THE END OF THE DECADE:

I kick myself that I haven't updated this blog for so long, but the end of this year came at me like a lead freight train. First, there was Christmas. Yes, Christmas is all rock and roll and the cappuccino's foam and the best of times, but it also meant rather extensive cooking. We changed our routine this year and lived to regret it--three ducks instead of one fat goose, and our cooking method was trusted (Cook's Illustrated) but sadly imperfect. Well, imperfect unless you enjoy duck jerky. And you know, some people do. But we made duck gravy and the sides were delicious and all was well. The salad was the winner of Christmas Night. I'll throw in this recipe as a bonus, even without a picture, because it was inspired.

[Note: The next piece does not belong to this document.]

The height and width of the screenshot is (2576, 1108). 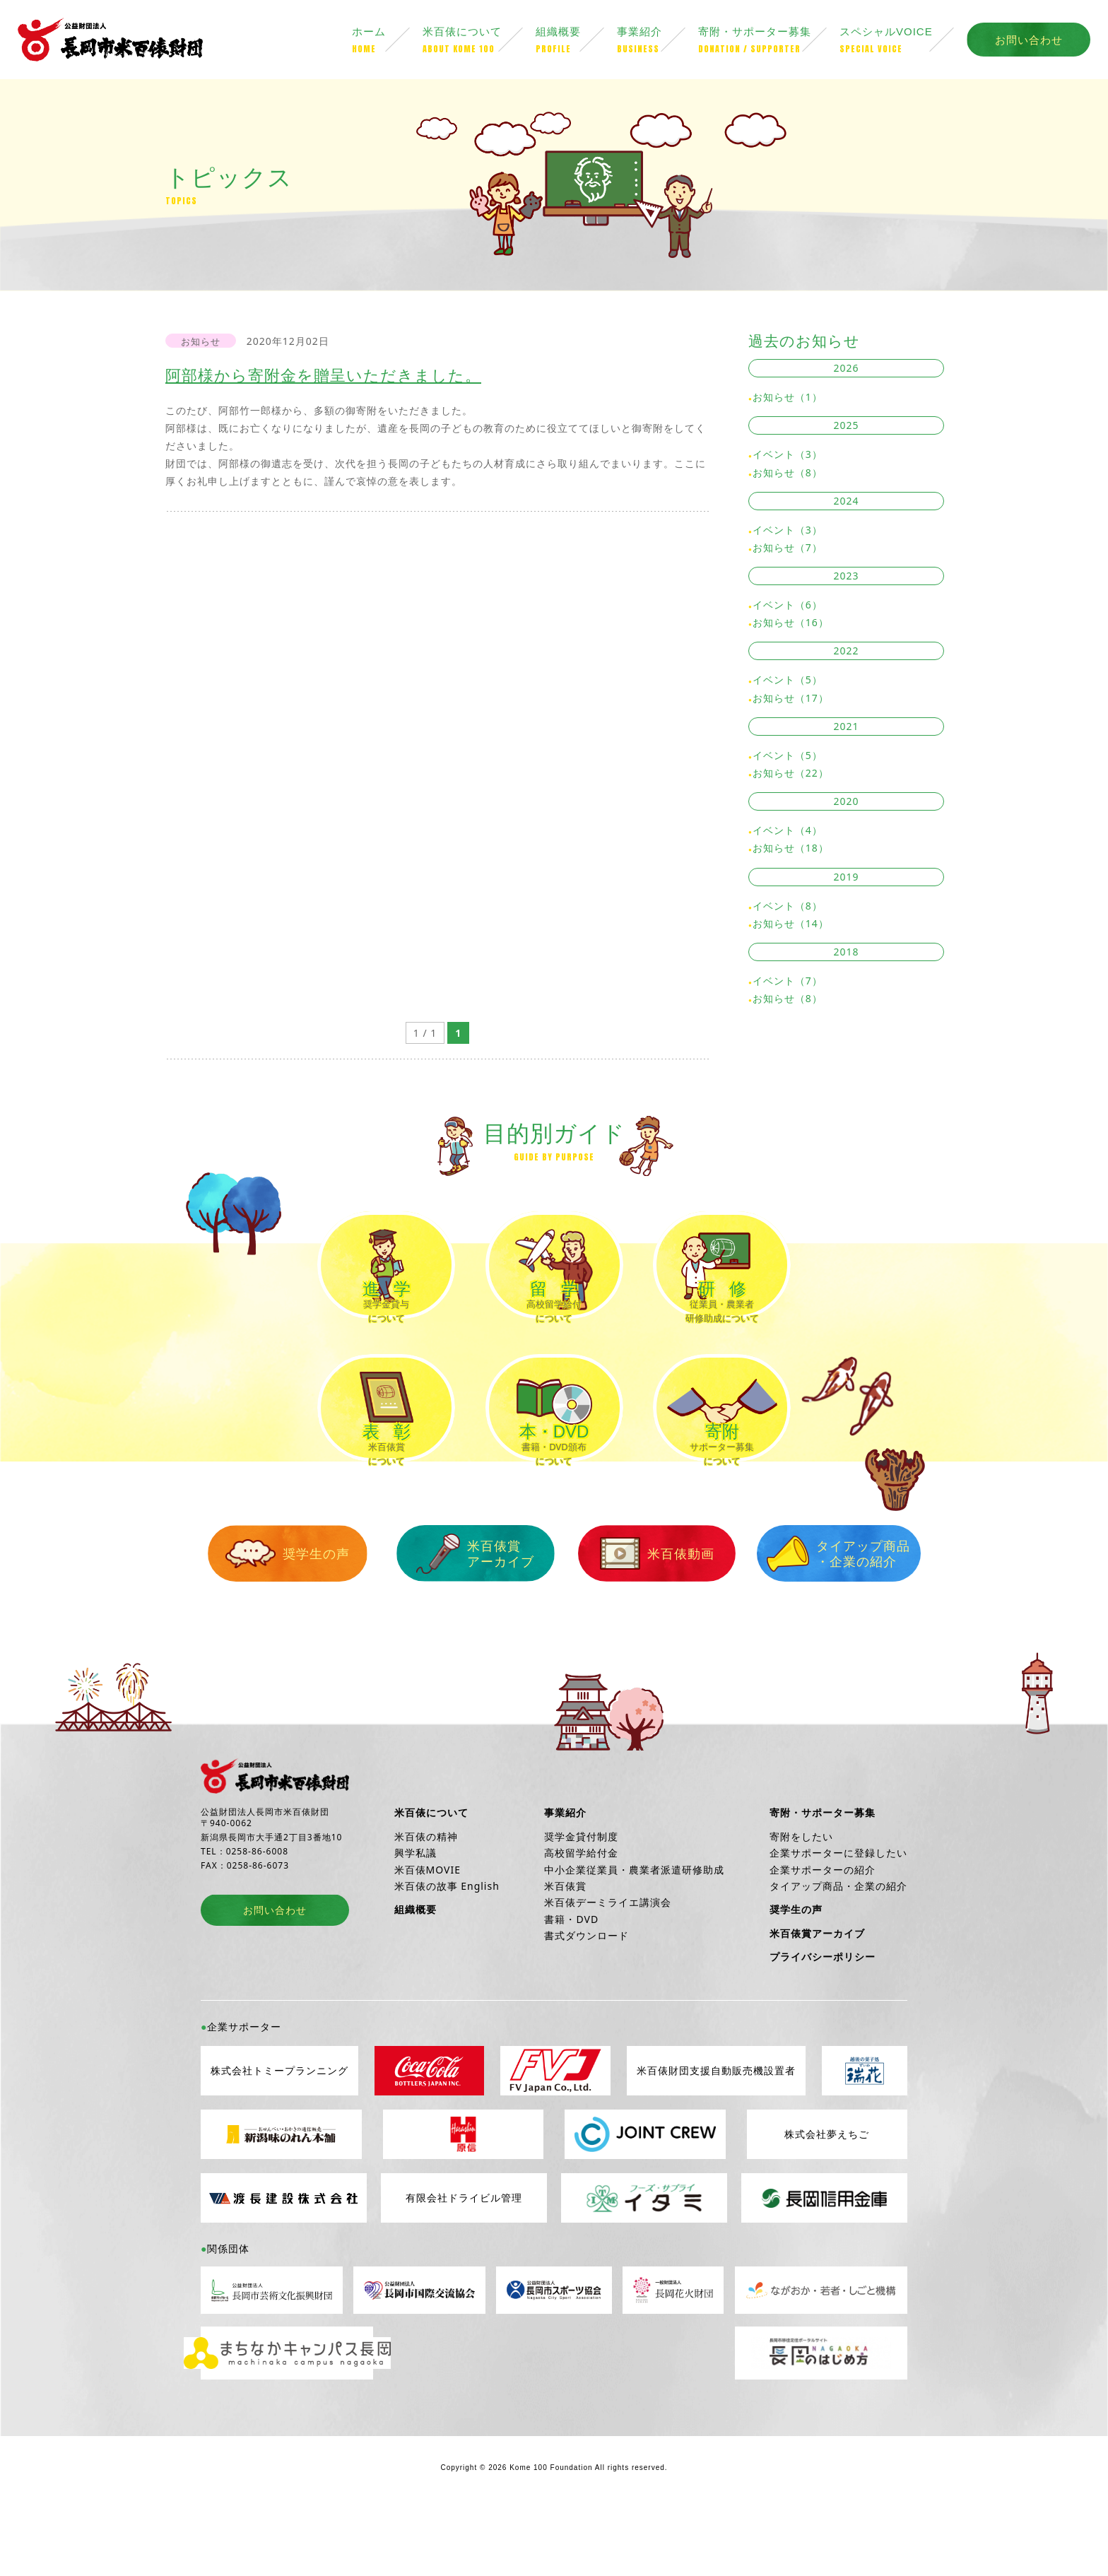 I want to click on 米百俵財団支援自動販売機設置者, so click(x=716, y=2134).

a whole big bunch of wild arugula
plenty of chopped roasted chestnuts
a good amount of slivered fennel
minced fennel fronds
lots of broken-up frico wafers (frico is a melted Parmesan or Asiago crisp: recipe here)
more-or-less-Jamie-Oliver's "Mind-Blowing Sauce"

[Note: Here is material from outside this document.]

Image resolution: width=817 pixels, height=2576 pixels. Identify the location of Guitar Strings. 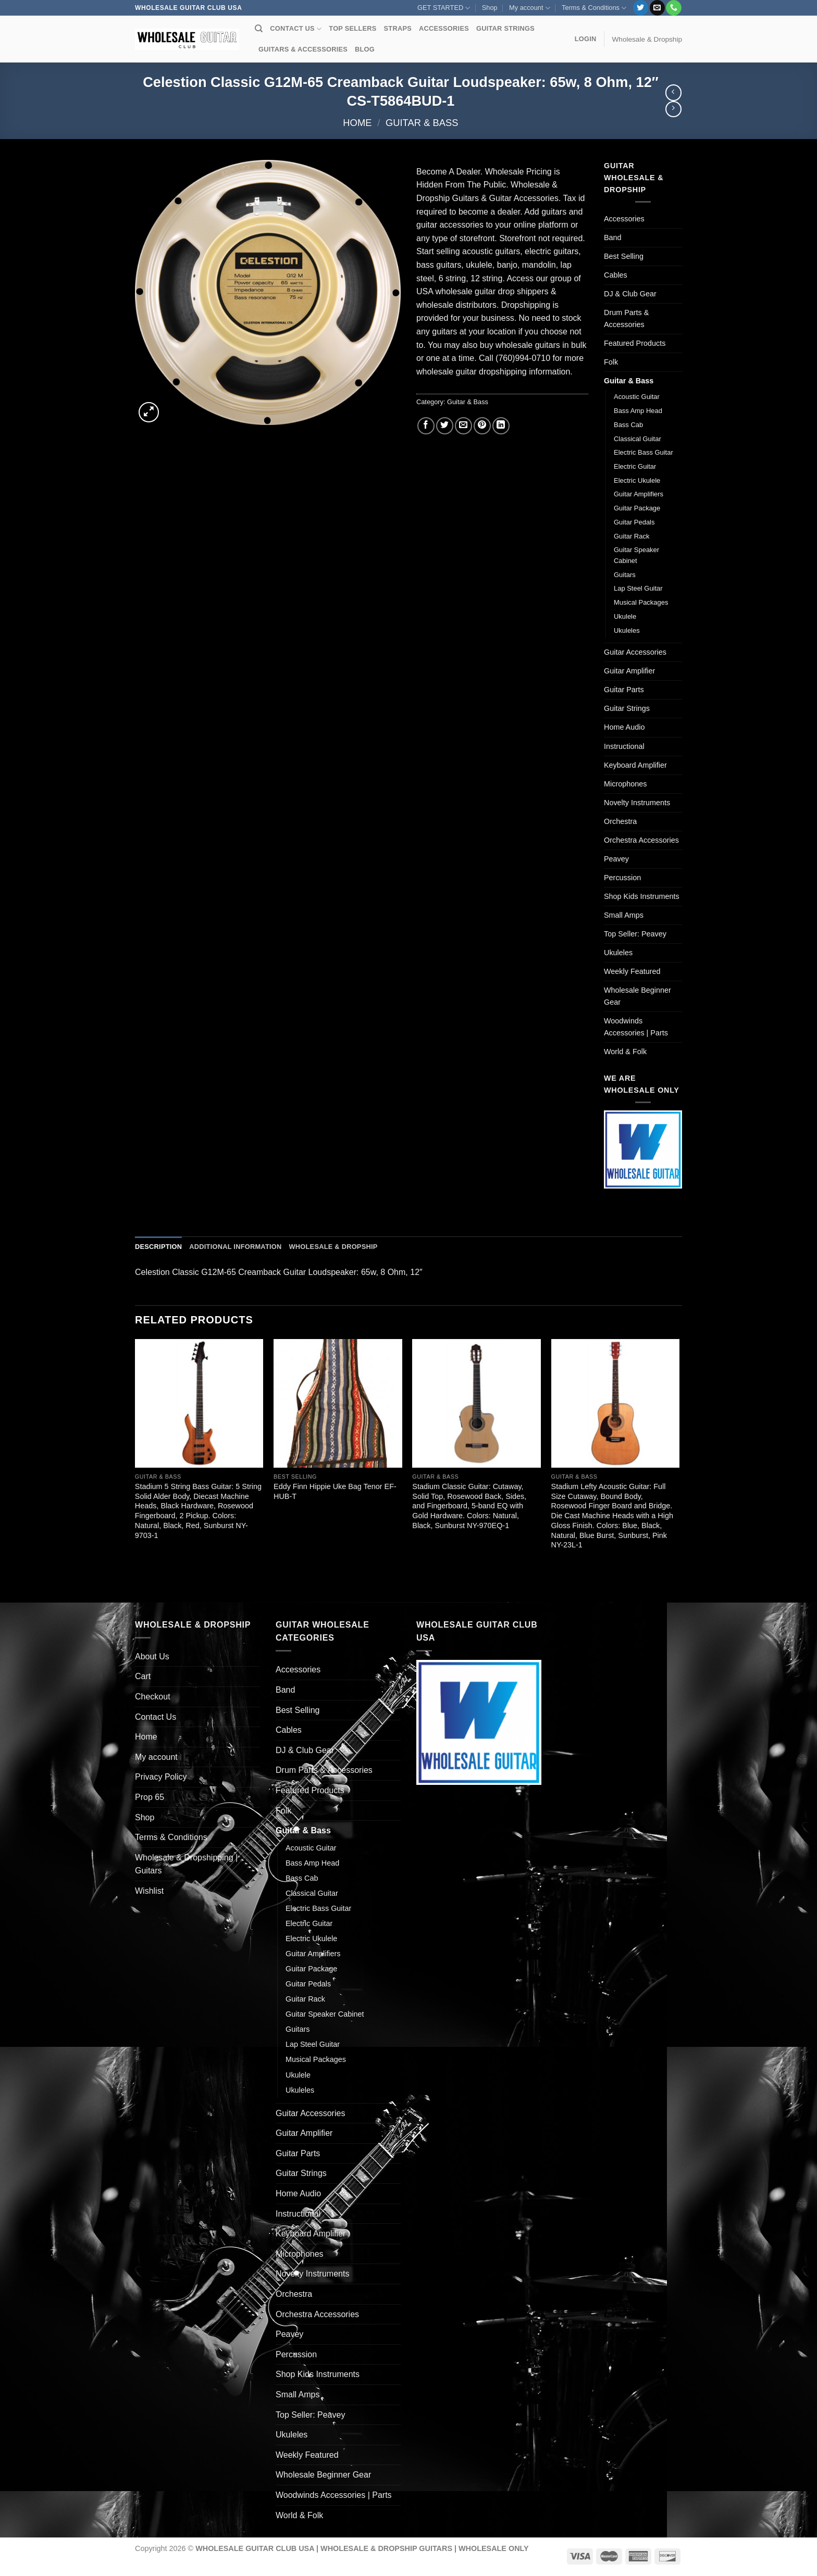 (627, 708).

Sauce a la Jamie more-or-less: take six peeled cloves of garlic and 10 anchovy fillets and gently simmer in a pot with 2/3 cup of milk for ten minutes, until garlic is cooked. In a blender, mix these ingredients with about 1/2 cup good extra virgin olive oil (more for creamier dressing) and 2 or 3 tbsp. good white wine vinegar. Season/sweeten to taste and dress salad. Voila! Best. Salad. Ever.

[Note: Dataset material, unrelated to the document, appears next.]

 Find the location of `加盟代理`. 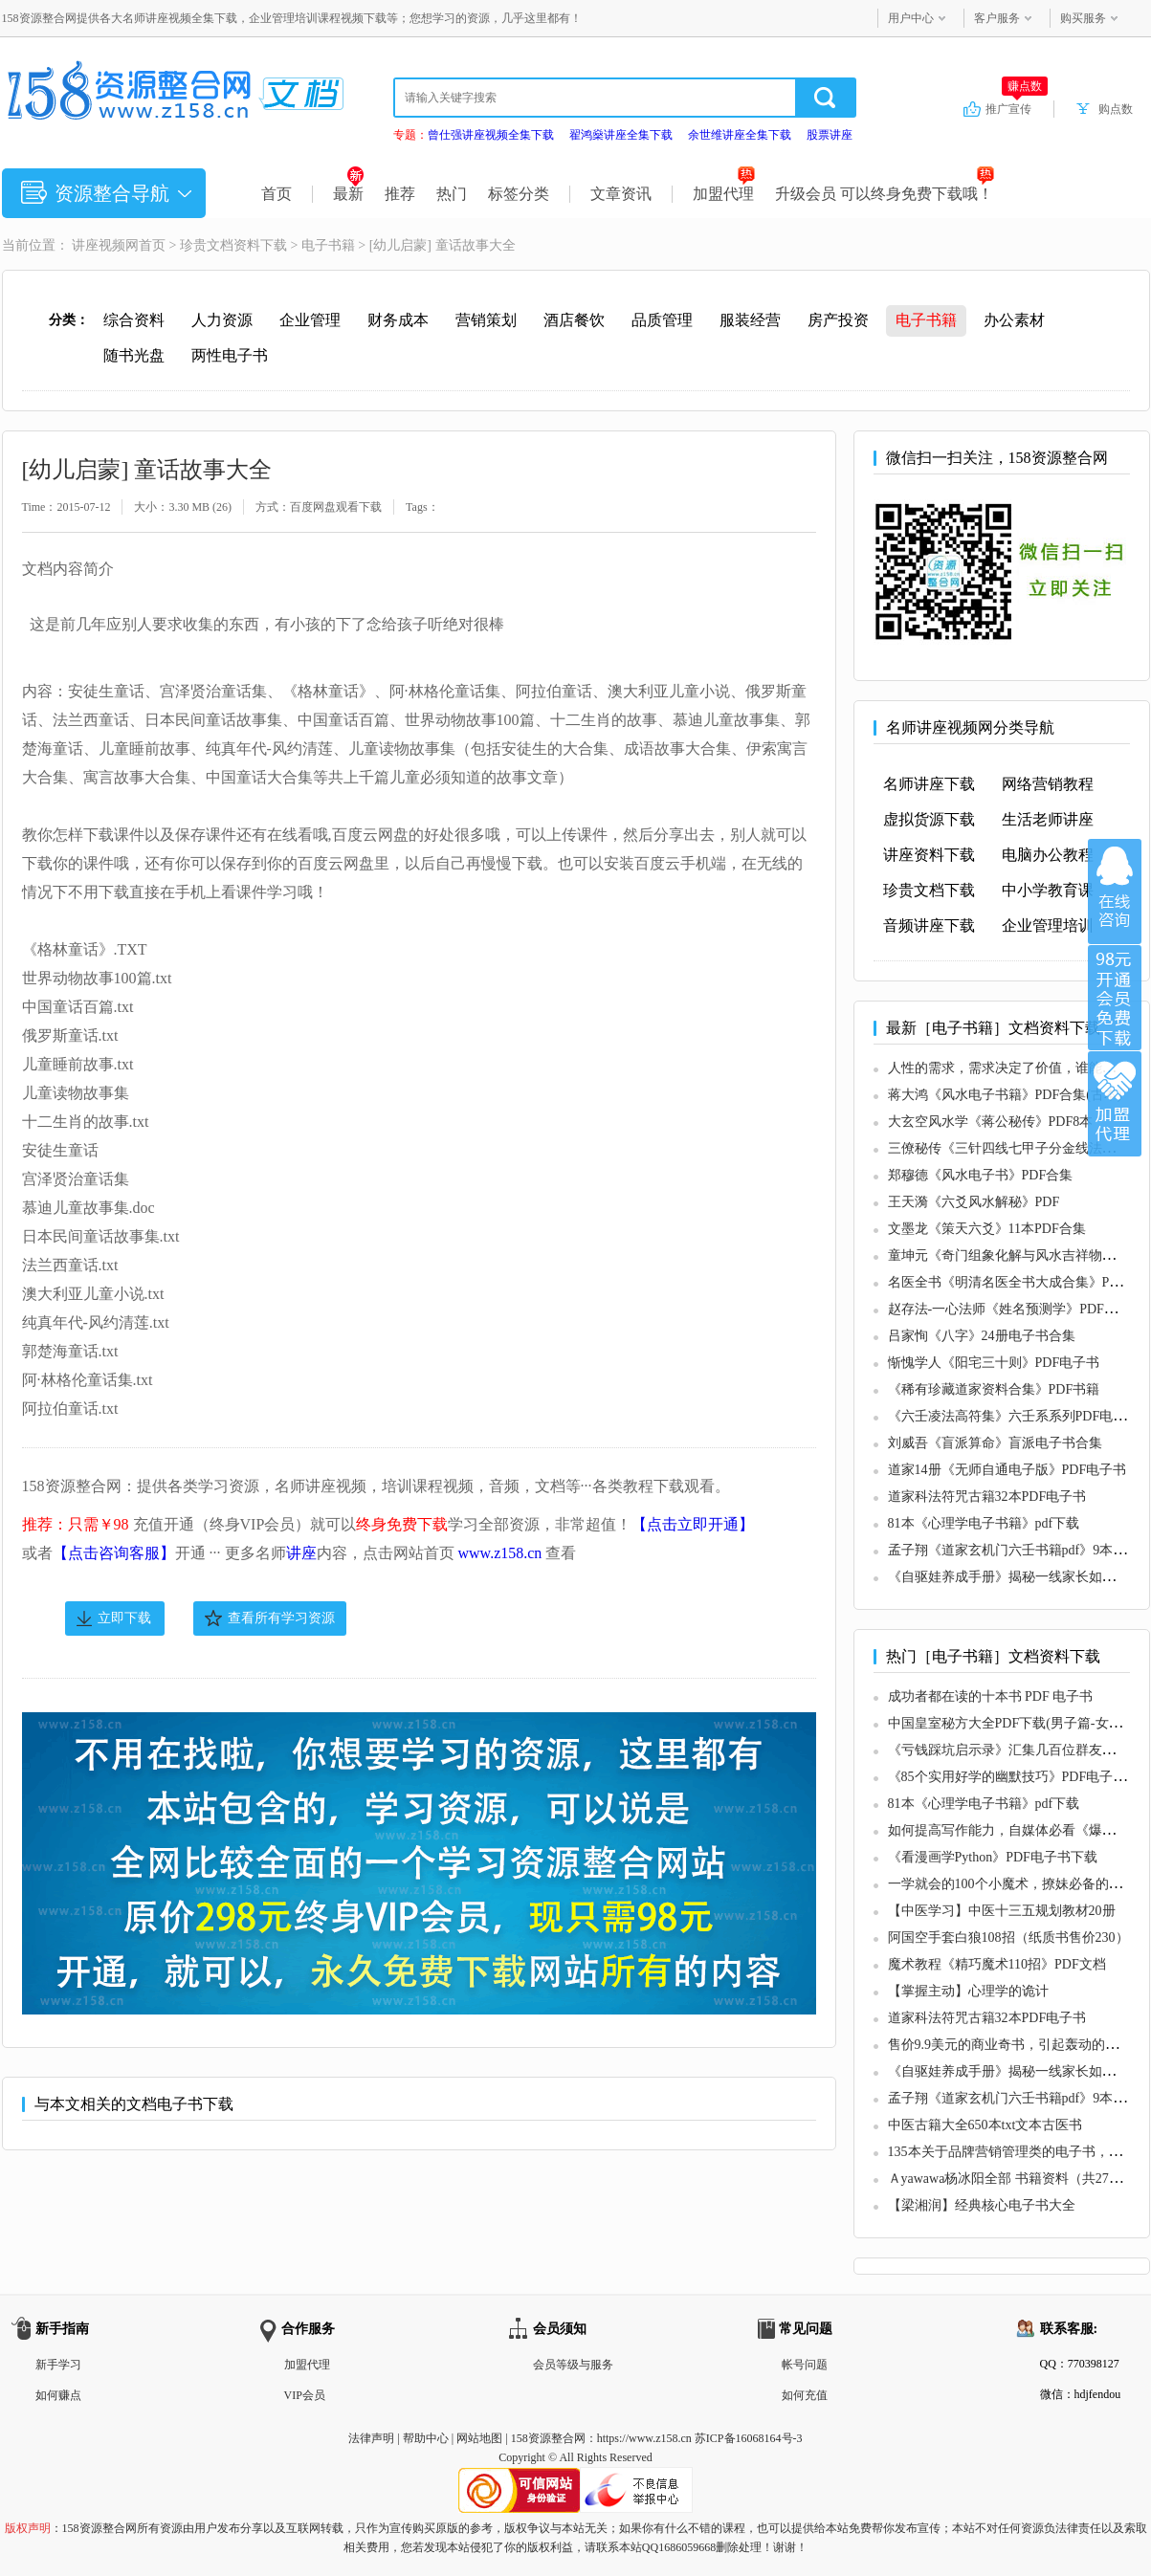 加盟代理 is located at coordinates (724, 194).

And then Gabe turned 30. Oh, lordy. I wanted to outdo myself for that one, so my friend Heather and I hosted a shindig at a very cute downtown Italian wine bar the day before his birthday. That was epic--and then, then, we went to Babbo.

This is what Mario Batali calls "Guancia Ripiena" with Eggplant Caponata and Broccoli Rabe Pesto. It's basically house-made sausage wrapped in pork fat and roasted, then grilled. The food there was so good it hurts. When you take ravioli and stuff it with goose liver pate, and then dress it with balsamic and brown butter sauce, you have made a friend of Lyndsay Faye and company. Gabe had a great time too. But I still scored bites of everything. In the end we were taken out by Luis and Allison, and we're still on about how nice that was of them and how Mario Batali is a food rock god and how we love our friends.

Then there was New Year's Eve. I was not prepared. Then there was the trip to Washington. Also not ready. But then I got back and it was...

THE SHERLOCK HOLMES/BSI BIRTHDAY WEEKEND.

This is like my crack cocaine.

I ran around to nine (is it nine? I think it was nine...) separate Sherlockian events over the course of five days. The daring folk at the Baker Street Journal trusted me to report on the events, which was absurdly charitable, and so I'm in the midst of writing up a report now. But god damn, it was fun. There were all sorts of people there I never get to see and love chatting with, and we gadded about and toasted everything in sight and talked scholarly papers and ate the best crab cakes of all time (the Coffee House Club's) and I think I might finally be sober now, two days later.

I hosted two of the events, which was also a blast. In retrospect, they ought not to have come right after each other. But truly, it was far more hitchless than I had any right to expect.

This is a picture from the BSI Dinner itself, with Mr. Peter Blau. It would be tough to find a better human being outside of Doylean literature. Mike Whelan held the dinner at the Yale Club this year, and I think it was a great move from the Union League Club. Food was great, the event itself wonderful, and the waitstaff had as poor an opinion of an empty wine glass as anyone I've ever seen.

Anyway, I am back to work and keeping up with this blog and determined not to let my focus slip. But this was, just like last time, one of the major highlights of my year. And it ended with Robert Downey Jr. winning the Golden Globe. How bloody cool are we Sherlockians?